Only Fools and Horses

The Only Fools and Horses star who was told he’d get fired if he laughed during iconic scene

The legendary show could have turned out very different if this had happened

One of the absolutely classic Only Fools and Horses scenes nearly led to a pair of its stars being sacked just for laughing.

Nicholas Lyndhurst, who played Rodney on the iconic sitcom, revealed in an interview with TV legend Michael Parkinson that he and David Jason, who of course played Del Boy, were nearly fired for giggling while filming a scene.

The scene in question came in season two, episode seven ‘A Touch of Glass’, and involved breaking an extremely expensive chandelier, which Grandad, Rodney and Del Boy had been hired to clean.

“I was nearly fired because of that scene,” Nicholas recalled, “I’m a bit of a giggler when it comes to that sort of stuff.

The broken chandelier cost the production company £6,000 to have made up by a props maker
The broken chandelier cost the production company £6,000 to have made up by a props maker (Image: BBC)

“So Ray Butt our producer came up to me and he said ‘This chandelier cost six grand, we’ve only got one, we can only afford one, if you laugh that’s the entire scene blown.

“‘If we blow the scene the BBC won’t buy the series and that will be down to you.

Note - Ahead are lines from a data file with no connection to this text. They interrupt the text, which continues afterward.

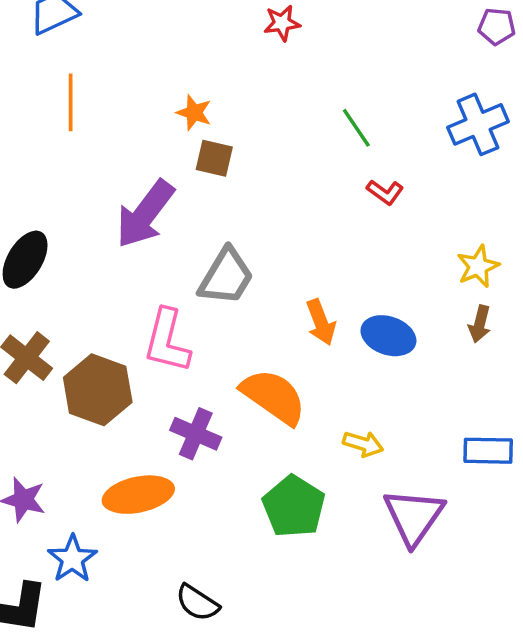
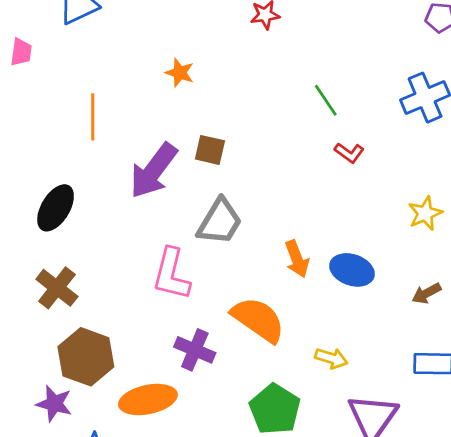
orange line: (71, 102) -> (93, 117), moved
orange star: (194, 113) -> (180, 73), moved
brown square: (214, 158) -> (210, 150), moved
brown arrow: (480, 324) -> (426, 293), moved, turned 48
brown hexagon: (98, 390) -> (86, 357), moved

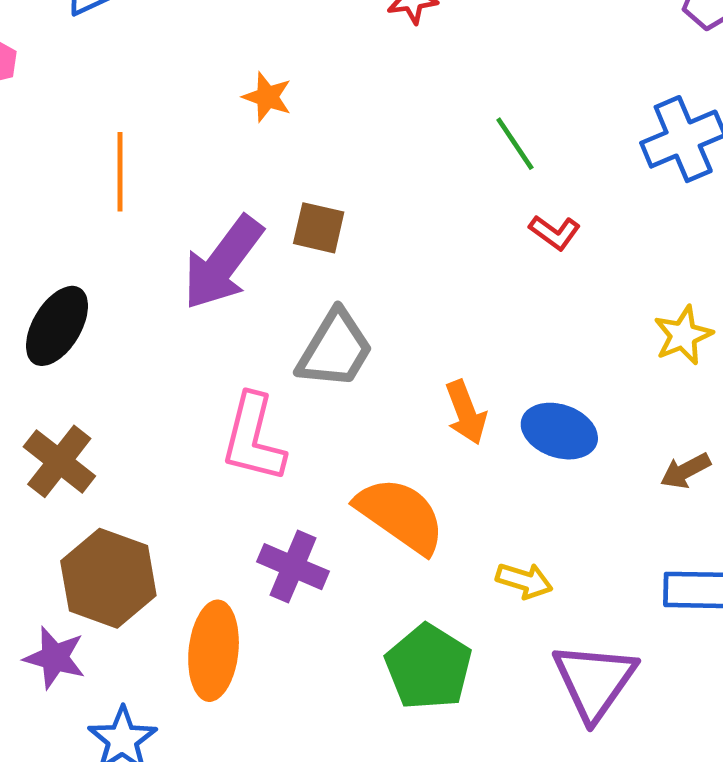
orange ellipse: (148, 400) -> (214, 651), turned -72

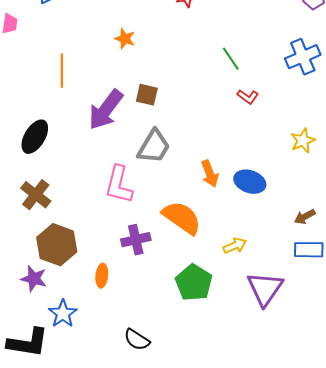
brown arrow: (685, 471) -> (305, 217), moved
purple cross: (293, 567) -> (136, 240), turned -36
yellow arrow: (524, 581) -> (235, 246), turned -40
orange ellipse: (214, 651) -> (102, 276), size x0.6

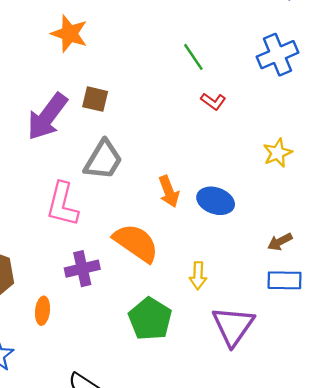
orange star: (125, 39) -> (69, 34), size x1.5
yellow arrow: (235, 246) -> (198, 276), turned 115

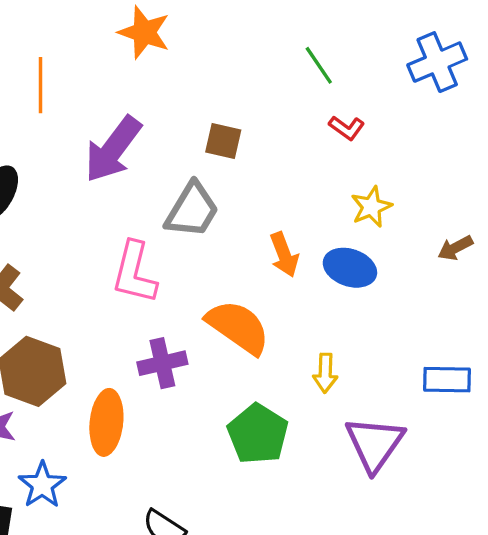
brown square: (95, 99) -> (223, 141), moved
yellow star: (278, 153) -> (371, 207), moved
brown arrow: (280, 242) -> (455, 248), moved
orange ellipse: (43, 311) -> (106, 422), size x1.6

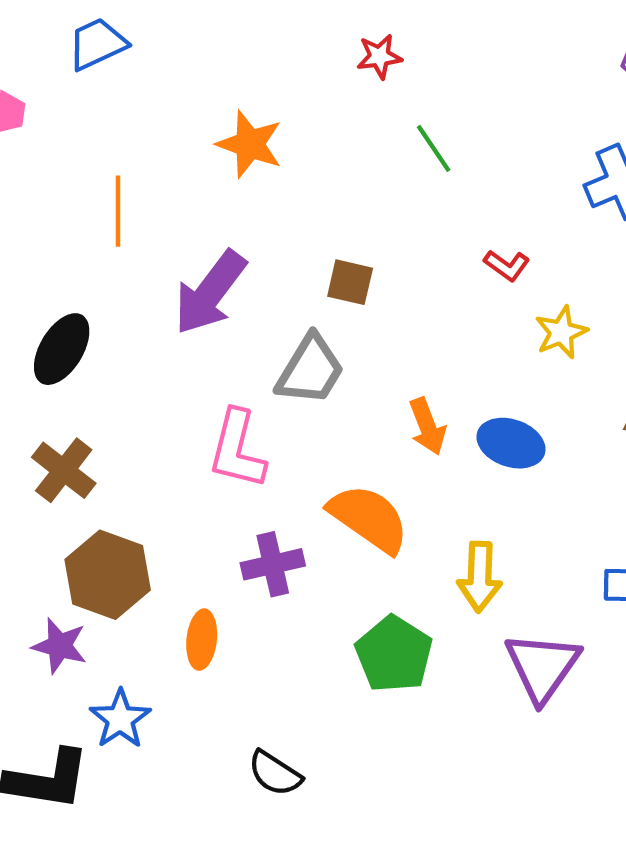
green line: (319, 65) -> (434, 148), moved
yellow star: (371, 207) -> (561, 332), moved
yellow arrow: (325, 373) -> (480, 577), size x1.4
orange ellipse: (106, 422) -> (202, 640), size x0.7

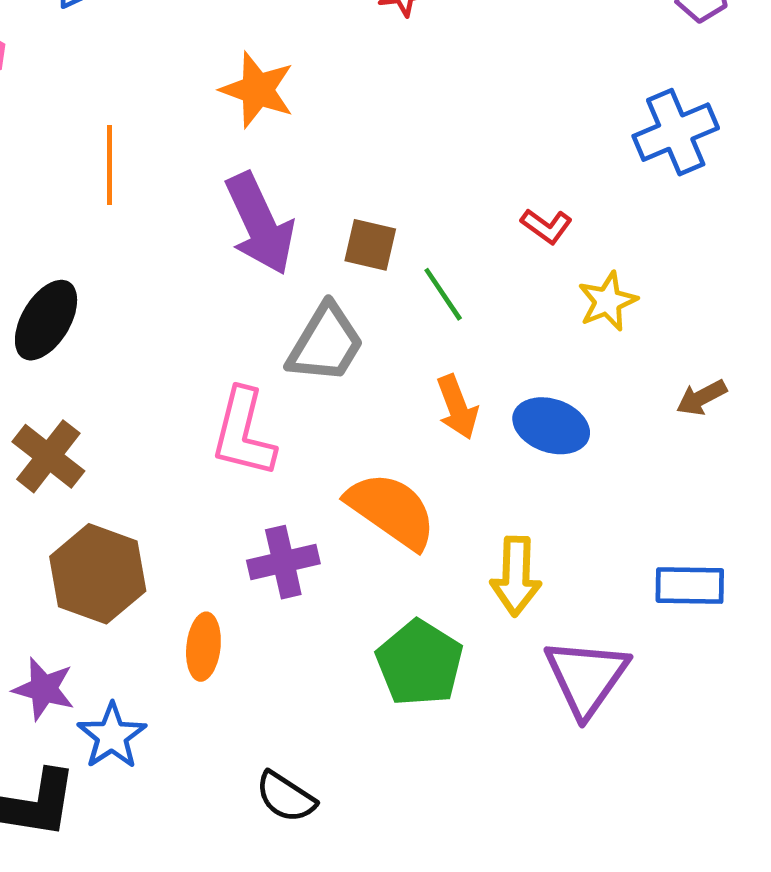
green line: (434, 148) -> (443, 294), moved
purple arrow: (210, 293) -> (260, 224), moved, turned -62
purple star: (60, 646) -> (44, 689), moved

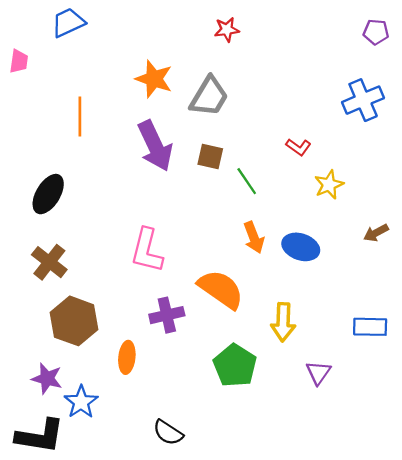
gray trapezoid: (326, 344) -> (209, 97), moved
purple triangle: (586, 677) -> (318, 373), size x0.6

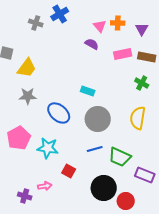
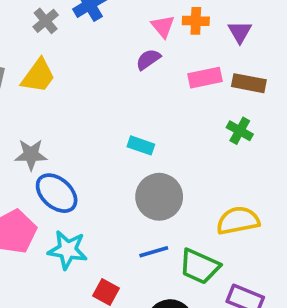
gray cross: (36, 23) -> (46, 21), turned 32
purple semicircle: (92, 44) -> (148, 59), turned -64
yellow trapezoid: (27, 68) -> (38, 76), moved
blue ellipse: (59, 113) -> (57, 193), moved
yellow semicircle: (138, 118) -> (238, 221), moved, turned 70

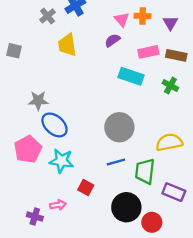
yellow trapezoid: (38, 76) -> (67, 45), moved, turned 135
cyan rectangle: (141, 145) -> (131, 76), moved, size x1.5
green trapezoid: (199, 266) -> (145, 171), turned 72

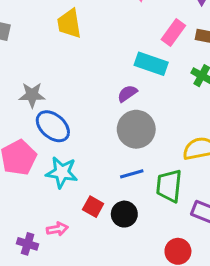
purple semicircle: (112, 40) -> (127, 94), moved
pink rectangle: (148, 52) -> (173, 32), turned -42
black circle: (126, 207) -> (124, 214), moved, size x0.7

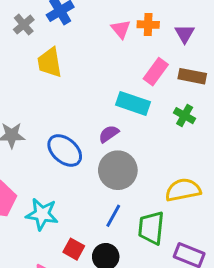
blue ellipse: (53, 126) -> (65, 150), moved
blue line: (132, 174) -> (113, 216), turned -45

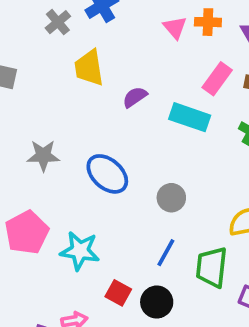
purple semicircle: (109, 134) -> (135, 97), moved
gray circle: (118, 170) -> (171, 198), size x0.6

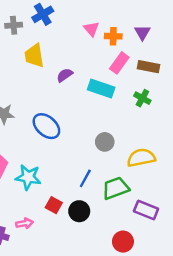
gray cross: (58, 22) -> (14, 25), turned 35
orange cross: (208, 22) -> (113, 36), moved
gray circle: (171, 198) -> (105, 142), moved
green trapezoid: (212, 267) -> (116, 188), turned 64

If you laugh I will fire you’.”

This is why when you watch the scene back, you’ll notice both David and Nicholas staring straight at each other rather than the chandelier after it breaks to avoid getting the giggles.

The chandelier genuinely did cost £6,000 despite being a fake one, and only one was made by prop company Trading Post.

In reality though because the shot was being filmed from multiple cameras and angles, had the two actors cracked it would have been easy enough to edit around, but Butt let them think otherwise to add even more tension and humour to the situation.

The idea for the entire chandelier gag actually came from something that happened to writer John Sullivan’s father. In the 1930s he and other workmen were fitting a new heating system into a stately home and had to move chandeliers, with the exact same mix-up you see in the episode coming to pass.

The entire episode was written around this story with the smashed chandelier always intended as the climax.